Nothing but the records, repeated word for word and free of pictures, belongs in the answer.

======== Data ========

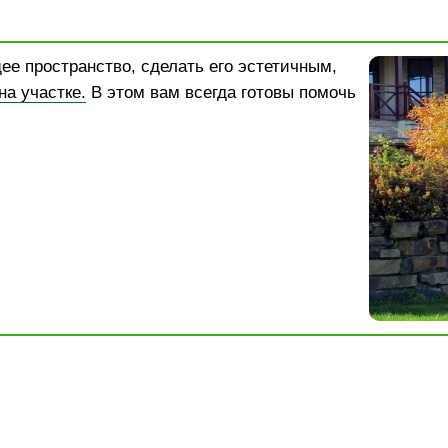
ее пространство, сделать его эстетичным,
а участке.
В этом вам всегда готовы помочь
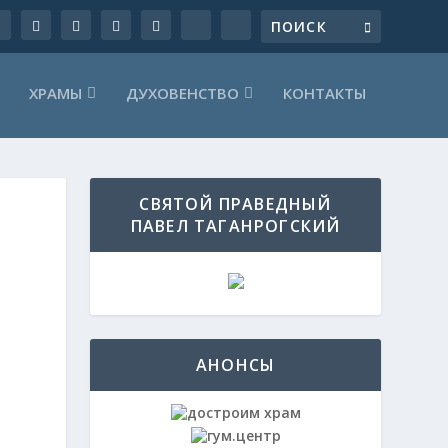
ХРАМЫ
ДУХОВЕНСТВО
КОНТАКТЫ
СВЯТОЙ ПРАВЕДНЫЙ
ПАВЕЛ ТАГАНРОГСКИЙ
АНОНСЫ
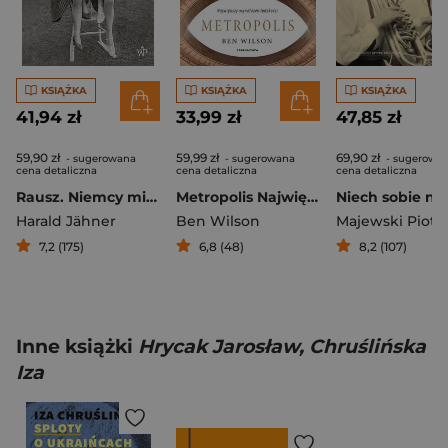
KSIĄŻKA
KSIĄŻKA
KSIĄŻKA
41,94 zł
33,99 zł
47,85 zł
59,90 zł
59,99 zł
69,90 zł
- sugerowana
- sugerowana
- sugerowa
cena detaliczna
cena detaliczna
cena detaliczna
Rausz. Niemcy między wojnami
Metropolis Największy wynalazek ludzkości
Harald Jähner
Ben Wilson
Majewski Piotr 
7,2 (175)
6,8 (48)
8,2 (107)
Inne książki
Hrycak Jarosław, Chruślińska
Iza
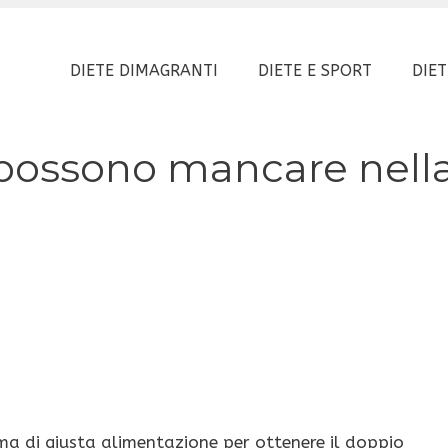
DIETE DIMAGRANTI
DIETE E SPORT
DIET
 possono mancare nell
ma di giusta alimentazione per ottenere il doppio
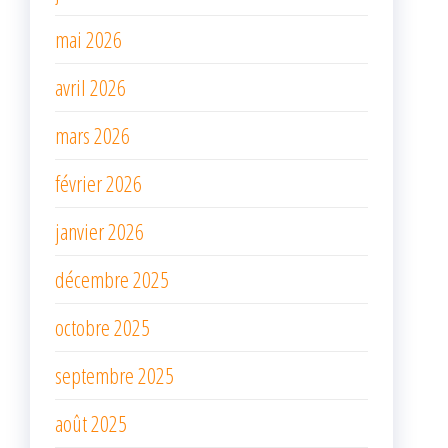
mai 2026
avril 2026
mars 2026
février 2026
janvier 2026
décembre 2025
octobre 2025
septembre 2025
août 2025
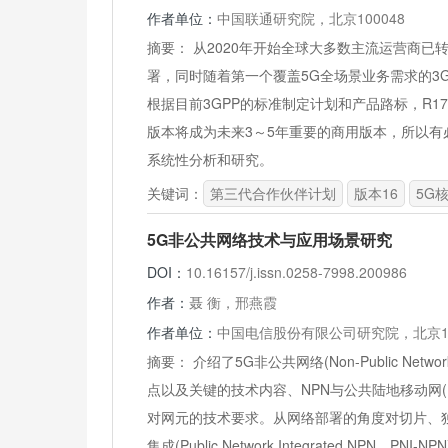
作者单位：
中国联通研究院，北京100048
摘要：
从2020年开始全球大多数主流运营商已
署，同时随着第一个覆盖5G全场景业务需求的3G
根据目前3GPP的标准制定计划和产品路标，R17
版本将成为未来3～5年重要的商用版本，所以有
系统性分析和研究。
关键词：
第三代合作伙伴计划
版本16
5G
5G非公共网络技术与应用场景研究
DOI：
10.16157/j.issn.0258-7998.200986
作者：
聂 衡，邢燕霞
作者单位：
中国电信股份有限公司研究院，北京10
摘要：
介绍了5G非公共网络(Non-Public N
点以及关键的技术内容、NPN与公共陆地移动网(Public
对网元的技术要求。从网络部署的角度对切片、独立的非公
集成(Public Network Integrated N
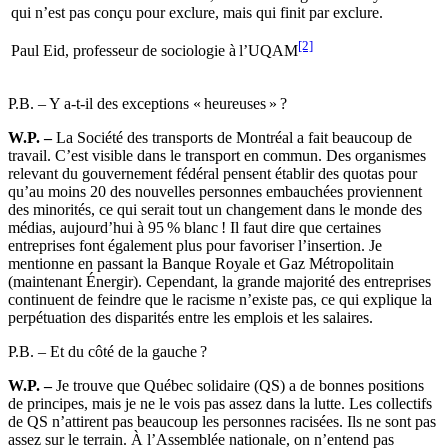
qui n’est pas conçu pour exclure, mais qui finit par exclure.
[2]
Paul Eid, professeur de sociologie à l’UQAM
P.B.
–
Y a-t-il des exceptions « heureuses » ?
W.P. –
La Société des transports de Montréal a fait beaucoup de
travail. C’est visible dans le transport en commun. Des organismes
relevant du gouvernement fédéral pensent établir des quotas pour
qu’au moins 20 des nouvelles personnes embauchées proviennent
des minorités, ce qui serait tout un changement dans le monde des
médias, aujourd’hui à 95 % blanc ! Il faut dire que certaines
entreprises font également plus pour favoriser l’insertion. Je
mentionne en passant la Banque Royale et Gaz Métropolitain
(maintenant Énergir). Cependant, la grande majorité des entreprises
continuent de feindre que le racisme n’existe pas, ce qui explique la
perpétuation des disparités entre les emplois et les salaires.
P.B.
–
Et du côté de la gauche ?
W.P. –
Je trouve que Québec solidaire (QS) a de bonnes positions
de principes, mais je ne le vois pas assez dans la lutte. Les collectifs
de QS n’attirent pas beaucoup les personnes racisées. Ils ne sont pas
assez sur le terrain. À l’Assemblée nationale, on n’entend pas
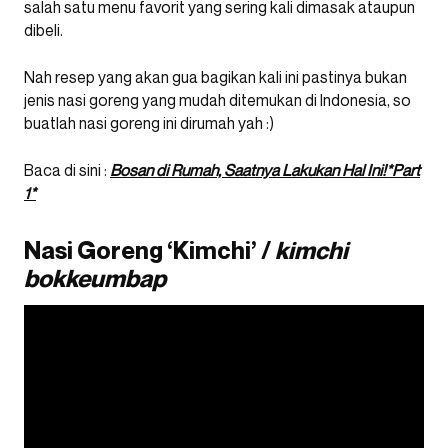
salah satu menu favorit yang sering kali dimasak ataupun
dibeli.
Nah resep yang akan gua bagikan kali ini pastinya bukan
jenis nasi goreng yang mudah ditemukan di Indonesia, so
buatlah nasi goreng ini dirumah yah :)
Baca di sini :
Bosan di Rumah, Saatnya Lakukan Hal Ini!*Part
1*
Nasi Goreng ‘Kimchi’ /
kimchi
bokkeumbap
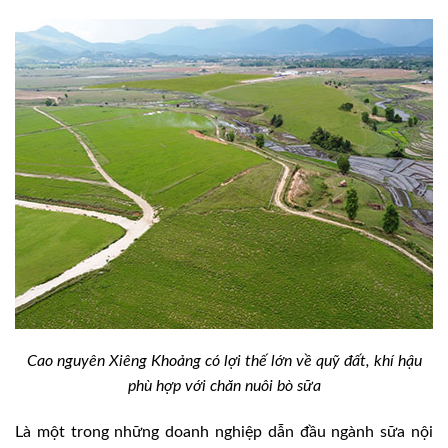
Cao nguyên Xiêng Khoảng có lợi thế lớn về quỹ đất, khí hậu
phù hợp với chăn nuôi bò sữa
Là một trong những doanh nghiệp dẫn đầu ngành sữa nội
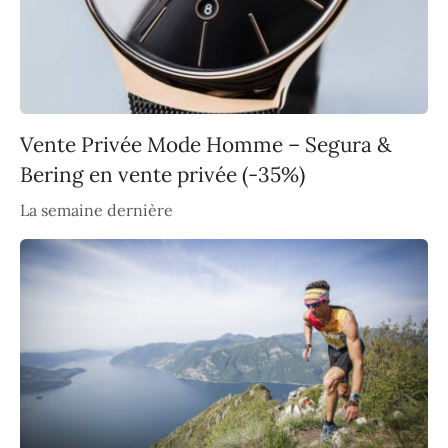
Vente Privée Mode Homme – Segura &
Bering en vente privée (-35%)
La semaine dernière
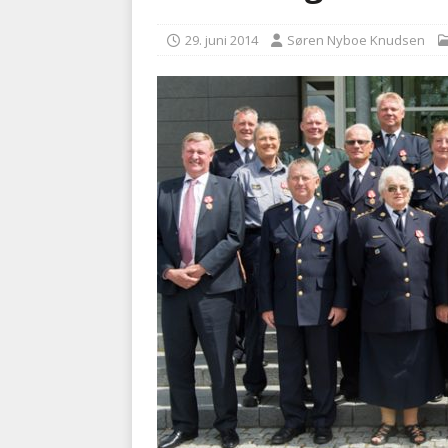
BRANDVÆSEN
29. juni 2014
Søren Nyboe Knudsen
[ 7. august 2026 ]
Branche k
nødsporet
AUTOHJÆLP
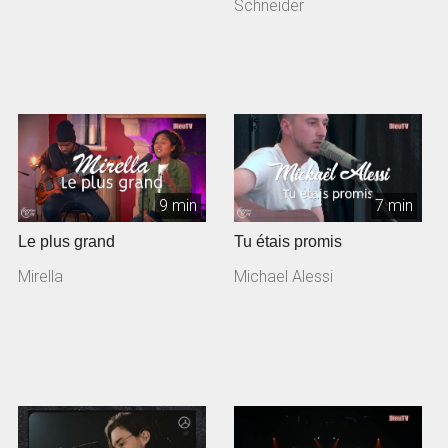
acoustique: Rolf Sc...
Schneider
9 min
7 min
Le plus grand
Tu étais promis
Mirella
Michael Alessi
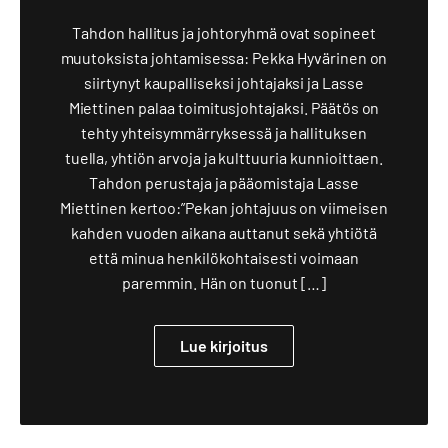
Tahdon hallitus ja johtoryhmä ovat sopineet
muutoksista johtamisessa: Pekka Hyvärinen on
siirtynyt kaupalliseksi johtajaksi ja Lasse
Miettinen palaa toimitusjohtajaksi. Päätös on
tehty yhteisymmärryksessä ja hallituksen
tuella, yhtiön arvoja ja kulttuuria kunnioittaen.
Tahdon perustaja ja pääomistaja Lasse
Miettinen kertoo:”Pekan johtajuus on viimeisen
kahden vuoden aikana auttanut sekä yhtiötä
että minua henkilökohtaisesti voimaan
paremmin. Hän on tuonut […]
Lue kirjoitus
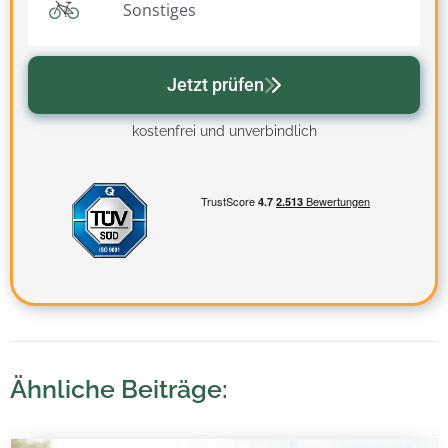
Sonstiges
Jetzt prüfen
kostenfrei und unverbindlich
Ähnliche Beiträge:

========

**Response to this task:**
ее пространство, сделать его эстетичным,
а участке.
В этом вам всегда готовы помочь
ХРАМЫ
ДУХОВЕНСТВО
КОНТАКТЫ
СВЯТОЙ ПРАВЕДНЫЙ
ПАВЕЛ ТАГАНРОГСКИЙ
АНОНСЫ
KSIĄŻKA
KSIĄŻKA
KSIĄŻKA
41,94 zł
33,99 zł
47,85 zł
59,90 zł
59,99 zł
69,90 zł
- sugerowana
- sugerowana
- sugerowa
cena detaliczna
cena detaliczna
cena detaliczna
Rausz. Niemcy między wojnami
Metropolis Największy wynalazek ludzkości
Harald Jähner
Ben Wilson
Majewski Piotr 
7,2 (175)
6,8 (48)
8,2 (107)
Inne książki
Hrycak Jarosław, Chruślińska
Iza
DIETE DIMAGRANTI
DIETE E SPORT
DIET
 possono mancare nell
ma di giusta alimentazione per ottenere il doppio
mai 2026
avril 2026
mars 2026
février 2026
janvier 2026
décembre 2025
octobre 2025
septembre 2025
août 2025
作者单位：
中国联通研究院，北京100048
摘要：
从2020年开始全球大多数主流运营商已
署，同时随着第一个覆盖5G全场景业务需求的3G
根据目前3GPP的标准制定计划和产品路标，R17
版本将成为未来3～5年重要的商用版本，所以有
系统性分析和研究。
关键词：
第三代合作伙伴计划
版本16
5G
5G非公共网络技术与应用场景研究
DOI：
10.16157/j.issn.0258-7998.200986
作者：
聂 衡，邢燕霞
作者单位：
中国电信股份有限公司研究院，北京10
摘要：
介绍了5G非公共网络(Non-Public N
点以及关键的技术内容、NPN与公共陆地移动网(Public
对网元的技术要求。从网络部署的角度对切片、独立的非公
集成(Public Network Integrated N
qui n’est pas conçu pour exclure, mais qui finit par exclure.
[2]
Paul Eid, professeur de sociologie à l’UQAM
P.B.
–
Y a-t-il des exceptions « heureuses » ?
W.P. –
La Société des transports de Montréal a fait beaucoup de
travail. C’est visible dans le transport en commun. Des organismes
relevant du gouvernement fédéral pensent établir des quotas pour
qu’au moins 20 des nouvelles personnes embauchées proviennent
des minorités, ce qui serait tout un changement dans le monde des
médias, aujourd’hui à 95 % blanc ! Il faut dire que certaines
entreprises font également plus pour favoriser l’insertion. Je
mentionne en passant la Banque Royale et Gaz Métropolitain
(maintenant Énergir). Cependant, la grande majorité des entreprises
continuent de feindre que le racisme n’existe pas, ce qui explique la
perpétuation des disparités entre les emplois et les salaires.
P.B.
–
Et du côté de la gauche ?
W.P. –
Je trouve que Québec solidaire (QS) a de bonnes positions
de principes, mais je ne le vois pas assez dans la lutte. Les collectifs
de QS n’attirent pas beaucoup les personnes racisées. Ils ne sont pas
assez sur le terrain. À l’Assemblée nationale, on n’entend pas
salah satu menu favorit yang sering kali dimasak ataupun
dibeli.
Nah resep yang akan gua bagikan kali ini pastinya bukan
jenis nasi goreng yang mudah ditemukan di Indonesia, so
buatlah nasi goreng ini dirumah yah :)
Baca di sini :
Bosan di Rumah, Saatnya Lakukan Hal Ini!*Part
1*
Nasi Goreng ‘Kimchi’ /
kimchi
bokkeumbap
Cao nguyên Xiêng Khoảng có lợi thế lớn về quỹ đất, khí hậu
phù hợp với chăn nuôi bò sữa
Là một trong những doanh nghiệp dẫn đầu ngành sữa nội
Vente Privée Mode Homme – Segura &
Bering en vente privée (-35%)
La semaine dernière
BRANDVÆSEN
29. juni 2014
Søren Nyboe Knudsen
[ 7. august 2026 ]
Branche k
nødsporet
AUTOHJÆLP
acoustique: Rolf Sc...
Schneider
9 min
7 min
Le plus grand
Tu étais promis
Mirella
Michael Alessi
Tahdon hallitus ja johtoryhmä ovat sopineet
muutoksista johtamisessa: Pekka Hyvärinen on
siirtynyt kaupalliseksi johtajaksi ja Lasse
Miettinen palaa toimitusjohtajaksi. Päätös on
tehty yhteisymmärryksessä ja hallituksen
tuella, yhtiön arvoja ja kulttuuria kunnioittaen.
Tahdon perustaja ja pääomistaja Lasse
Miettinen kertoo:”Pekan johtajuus on viimeisen
kahden vuoden aikana auttanut sekä yhtiötä
että minua henkilökohtaisesti voimaan
paremmin. Hän on tuonut […]
Lue kirjoitus
Sonstiges
Jetzt prüfen
kostenfrei und unverbindlich
Ähnliche Beiträge:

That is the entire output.